We now have all the ingredients to conclude the solution. Recall that our goal is to estimate the value of $E-(A+B-C)$. We calculate:

\[

\beginproof

\pexp{E-(A+B-C)}

\hint{=}{we rewrite $E$ to prepare the introduction of $A$, $B$, and $C$}

\pexp{\frac{E{\cdot}p{\cdot}E{\cdot}q}{E{\cdot}p{\cdot}q} - (A+B-C)}

\hint{\sim}{assumption on estimates}

\pexp{\frac{A{\cdot}B}{C} - (A+B-C)}

\hint{=}{arithmetic}

\pexp{\frac{(A-C){\cdot}(B-C)}{C}~~.}

\endproof

\]

This is the desired estimate!

Pingback: Math World | Probabilities in Proofreading : Joao Ferreira

Nice piece. This is a well known practice in ecology for estimating population size(and recently in sociology and policy-making for estimating, for example, homeless people). It’s called mark and recapture or capture-recapture.

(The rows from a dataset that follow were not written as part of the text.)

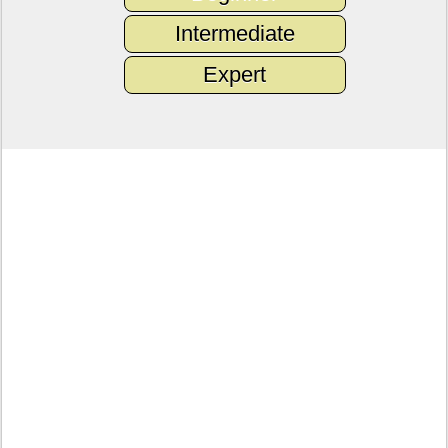
Intermediate
Expert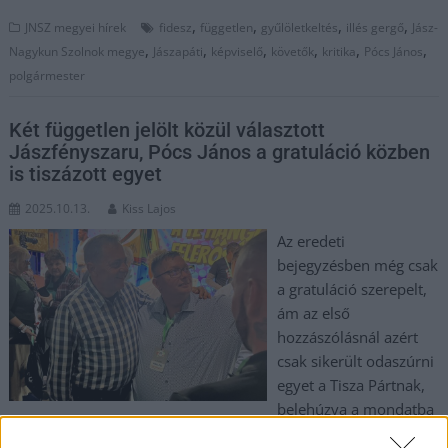
,
,
,
,
JNSZ megyei hírek
fidesz
független
gyűlöletkeltés
illés gergő
Jász-
,
,
,
,
,
,
Nagykun Szolnok megye
Jászapáti
képviselő
követők
kritika
Pócs János
polgármester
Két független jelölt közül választott
Jászfényszaru, Pócs János a gratuláció közben
is tiszázott egyet
2025.10.13.
Kiss Lajos
Az eredeti
bejegyzésben még csak
a gratuláció szerepelt,
ám az első
hozzászólásnál azért
csak sikerült odaszúrni
egyet a Tisza Pártnak,
belehúzva a mondatba
a „tisztességtelen és szánalmas” jelzőket. Ismét dübörög a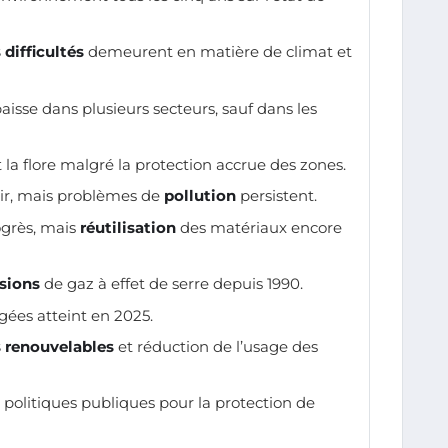
 difficultés
demeurent en matière de climat et
aisse dans plusieurs secteurs, sauf dans les
t la flore malgré la protection accrue des zones.
’air, mais problèmes de
pollution
persistent.
ogrès, mais
réutilisation
des matériaux encore
sions
de gaz à effet de serre depuis 1990.
égées atteint en 2025.
 renouvelables
et réduction de l’usage des
 politiques publiques pour la protection de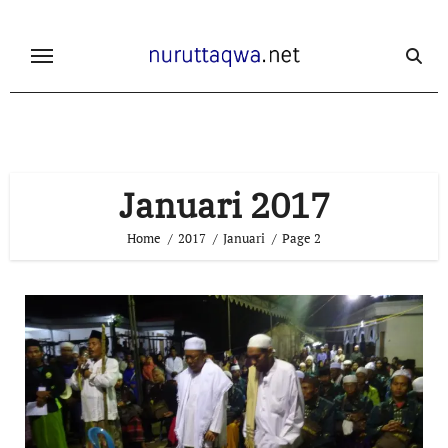
Skip
to
content
Januari 2017
Home
2017
Januari
Page 2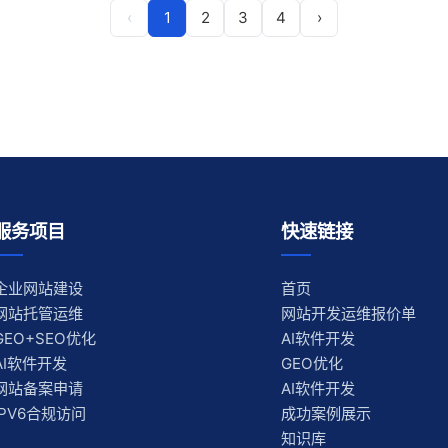
‹
1
2
3
4
›
服务项目
快速链接
企业网站建设
首页
网站托管运维
网站开发运维报价单
GEO+SEO优化
AI软件开发
AI软件开发
GEO优化
网站备案申请
AI软件开发
IPV6合规访问
成功案例展示
知识库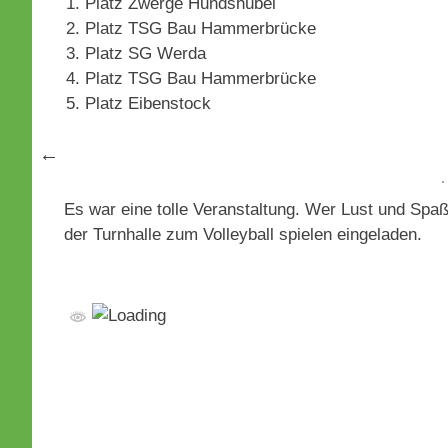
Platz Zwerge Hundshübel
Platz TSG Bau Hammerbrücke
Platz SG Werda
Platz TSG Bau Hammerbrücke
Platz Eibenstock
Es war eine tolle Veranstaltung. Wer Lust und Spaß 
der Turnhalle zum Volleyball spielen eingeladen.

http://en.wikipedia.org/wiki/Mark_and_recapture

There are even some(not many) papers applying this technique to defect estimation in software.

In 1976, this was probably a good answer. Nowadays, we have a peculiar kind of proofreader: The computer. If you have several proofreaders, and you ignore one in these calculations, what effect does this have on the estimate?